FIG. 10 shows a schematic structure of a communication terminal apparatus 100 which uses the antenna device according to the embodiment. A portable telephone terminal is shown by way of example, but not limitation. The communication terminal apparatus 100 includes an antenna device 101 having any of the structures described above, an antenna duplexer 102 for sharing the antenna device 101 between transmission and reception, a transmission/reception processing unit 103, a modulation/demodulation processing unit 105, a data processing unit 107, a D/A converter 109, a speaker 110, an A/D converter 111, and a microphone 112. The communication terminal apparatus 100 further includes a control unit 125 including a CPU, a ROM, etc., for controlling those components, a memory 127 used as a work area or a temporary storage area by the control unit 125, a display unit 120, and an operation unit 123. A read-only memory or an electrically data writable and erasable read-only memory (EEPROM) is used in the ROM of the control unit 125, and a control programs for various operations of a standard communication terminal apparatus, such as reception of operation inputs, communication, electronic mail processing, web processing, display, audio input/output, address-book management, and schedule management, and static data are stored.
While a preferred embodiment of the present invention has been described, various modifications and variations other than those described above may be made.
According to a multi-band antenna device of the present invention, since no parasitic element is used, loss in radiation efficiency is low, and improvement in antenna performance can be realized. Moreover, it is not necessary to use a contact pin for a parasitic element, and reduction in cost of the apparatus can be realized.
Furthermore, with the adoption of a structure in which at least a major part of the antenna radiating plate does not face the ground plate, the size (thickness) of the antenna device is reduced, which thus contributes to reduction in the thickness of a communication terminal apparatus including the antenna device incorporated therein. In addition, the amount of current flowing in the ground plate is small, and the so-called hand effect can be reduced.

Claims

1. A multi-band antenna device characterized by comprising an antenna radiating plate having a feed point and a GND point, and a ground plate, wherein the antenna radiating plate is configured such that the feed point and the GND point are electrically distant from each other, that at least three antenna elements are formed, and that at least a major part of the antenna radiating plate does not face the ground plate.

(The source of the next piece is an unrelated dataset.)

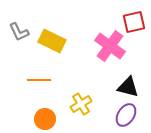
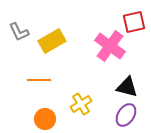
yellow rectangle: rotated 56 degrees counterclockwise
black triangle: moved 1 px left
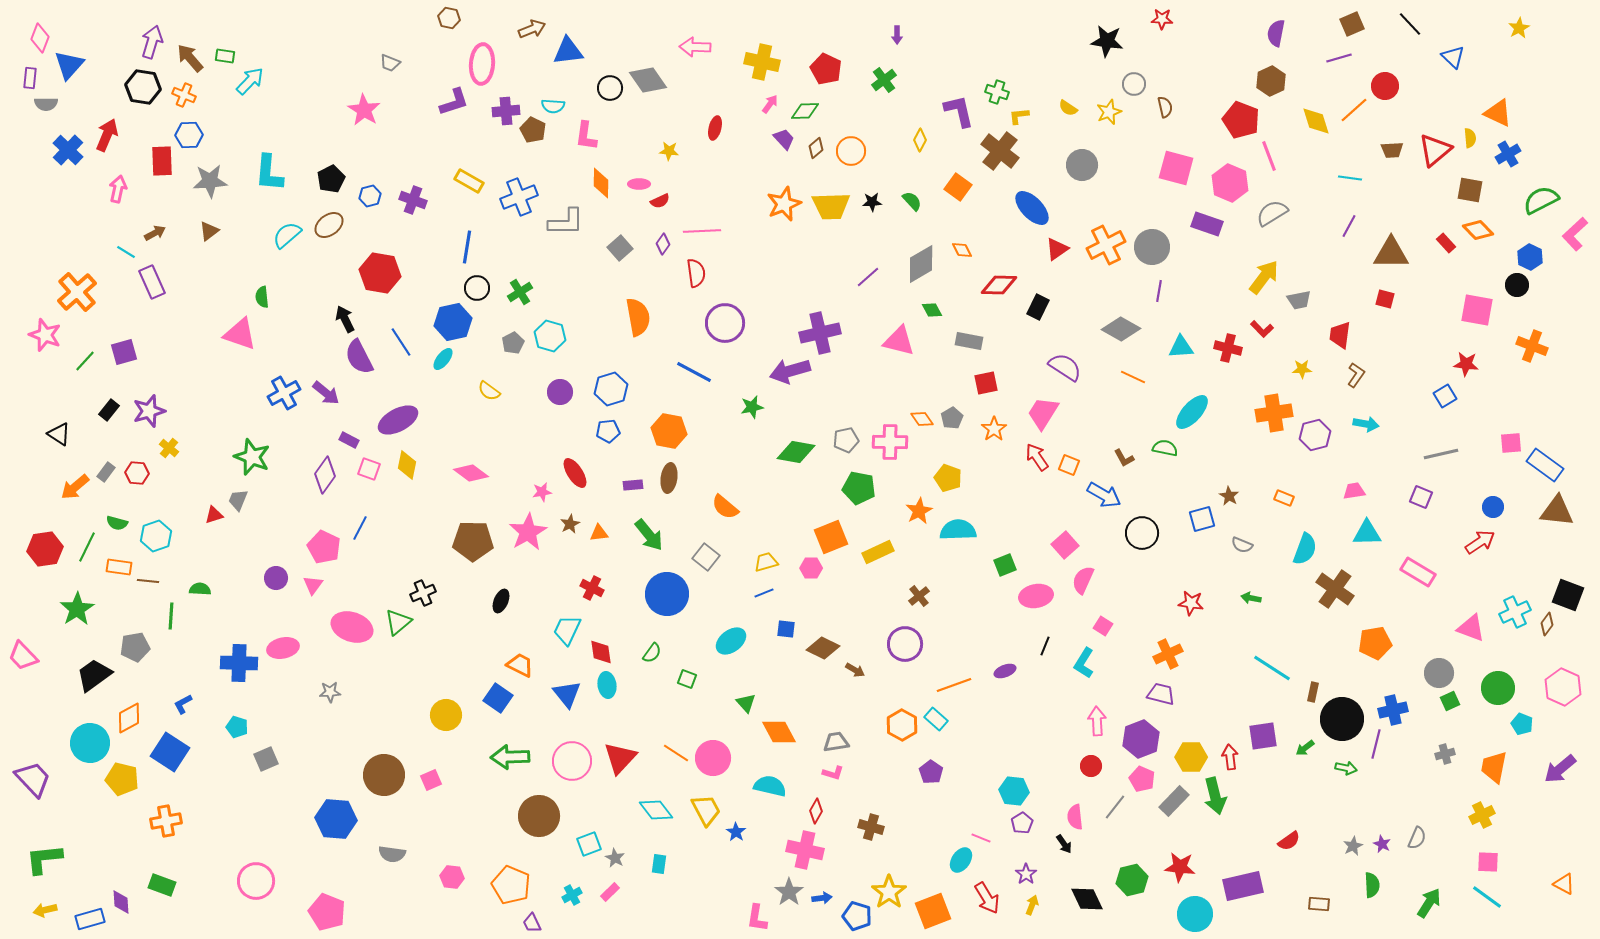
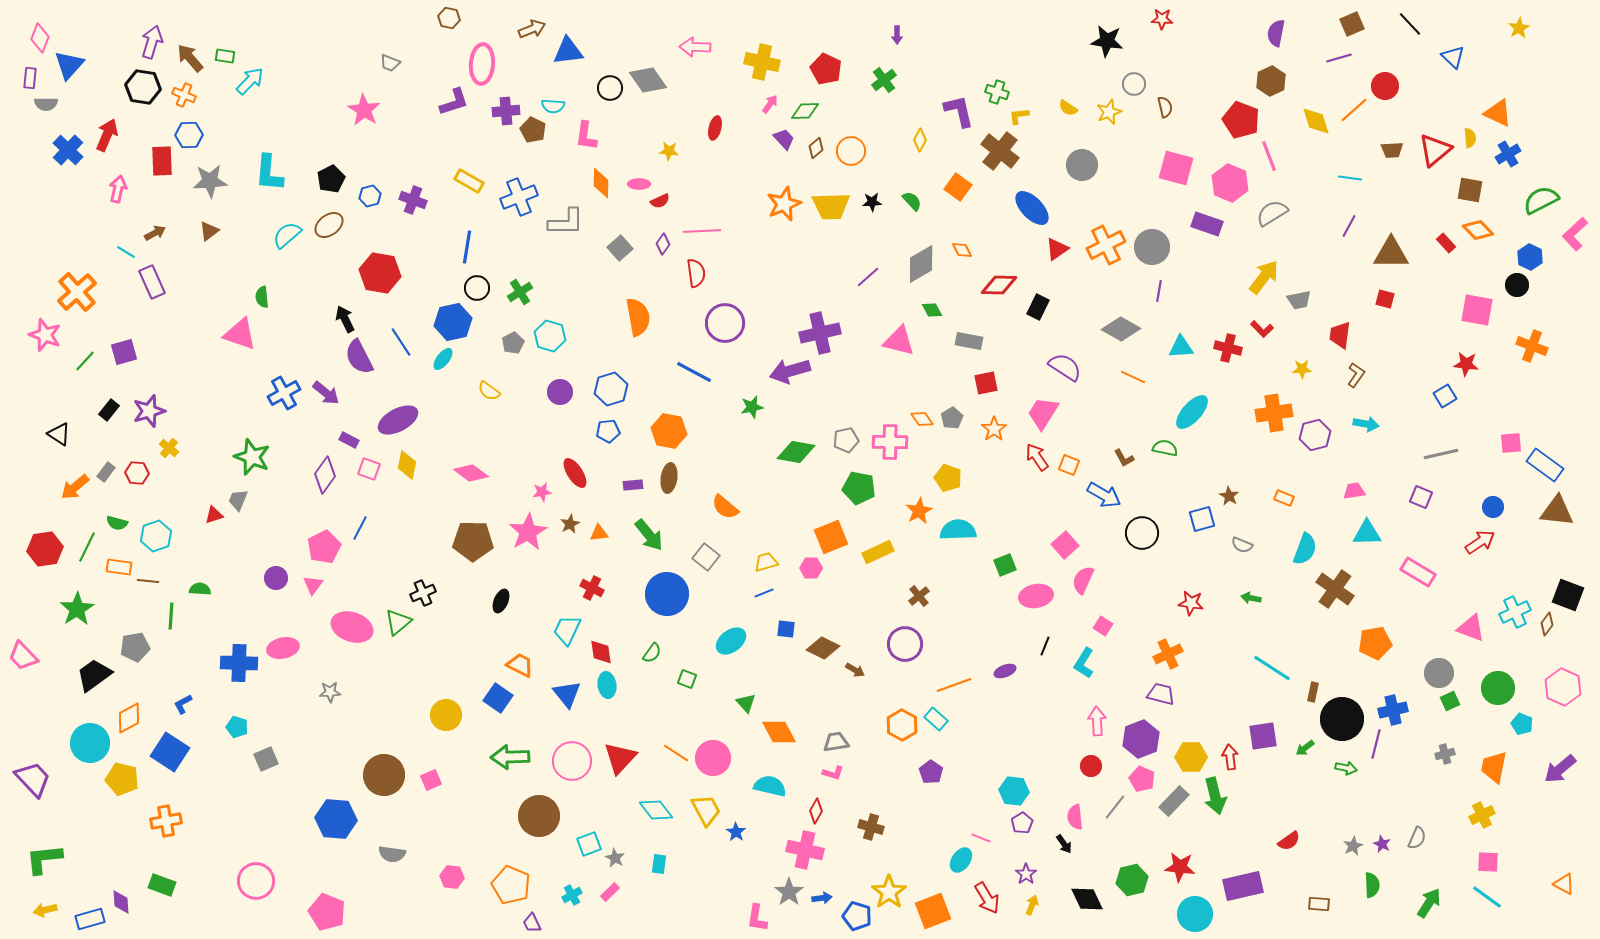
pink pentagon at (324, 547): rotated 20 degrees clockwise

2. The multi-band antenna device according to claim 1, characterized in that a slit is formed between the feed point and GND point of the antenna radiating plate.

3. The multi-band antenna device according to claim 1, characterized in that at least three resonance points are generated in correspondence with the at least three antenna elements.

4. A communication terminal apparatus characterized by comprising a multi-band antenna device,

the multi-band antenna device including an antenna radiating plate having a feed point and a GND point, and a ground plate, wherein the antenna radiating plate is configured such that the feed point and the GND point are electrically distant from each other, that at least three antenna elements are formed, and that at least a major part of the antenna radiating plate does not face the ground plate.